No SQL Database Indexing
Table of Contents
- YT: https://www.youtube.com/watch?v=I6jB0nM9SKU
- Blog: https://blog.bytebytego.com/p/database-indexing-strategies-part
1. LSM Tree (Log-Structured Merge-Tree)
A popular data structure used in some types of NoSQL databases, notably key-value and wide-column stores, is the Log-Structured Merge-tree (LSM Tree).
- Unlike traditional B-Tree-based index structures, LSM Trees are optimized for write-intensive workloads, making them ideal for applications where the rate of data ingestion is high.
- MemTable and SSTable for Fast Writes: An LSM Tree is, in itself, a type of index. It maintains data in separate structures, each of which is a sorted tree-based index. The smaller structure resides in memory (known as a MemTable), while the larger one is stored on disk (called SSTables). Write operations are first made in the MemTable. When the MemTable reaches a certain size, its content is flushed to disk as an SSTable.
- As data comes in, it's quickly written in Memory (as a balanced binary tree)
- When MemTable reaches a threshold it is sorted and flushed to disk as an immutable SSTable (Sorted-String Table)
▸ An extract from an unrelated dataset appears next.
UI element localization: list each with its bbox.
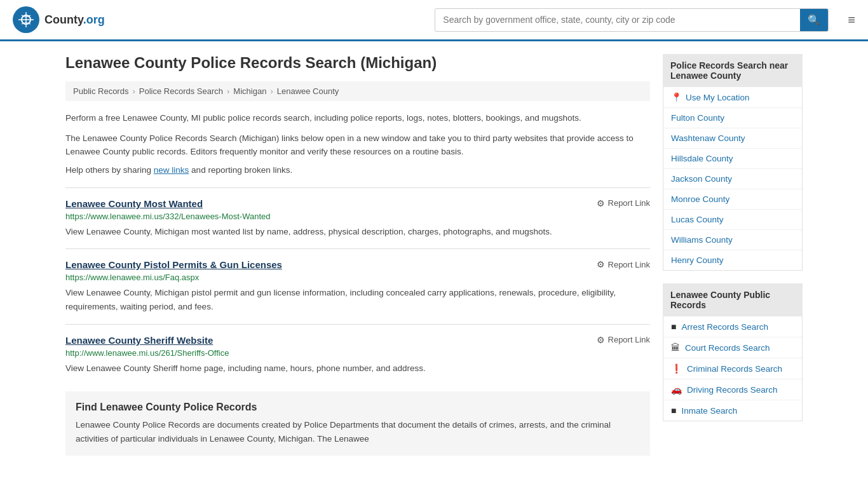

- Updates to existing key doesn't override existing table, instead it is written to the next SSTable
- There is a periodic merging and compacting operation for SSTable
- Bloom Filters and Parition Indexes for Fast Reads: While the read path is more complex due to data being spread across different structures, the LSM Tree employs techniques such as Bloom Filters and Partition Indexes to locate the required data rapidly.
- Reading/Finding a key requires searching at each level (first MemTable, then level0 SSTable, level1 SSTable, …)
- So, an in memory Summary Table is usually maintained
- Also, bloom filters are used. Bloom Filter are memory efficient data strucutre that return "Firm NO" if data doesn't exist or a "may-be yes" if it may exist
Figure 1: LSM-Tree
1.1. Secondary Index for LSM Tree-based Databases
Secondary Index keys are values of field and values are primary keys
A secondary index, as the name suggests, is an index that is created on a field other than the primary key field.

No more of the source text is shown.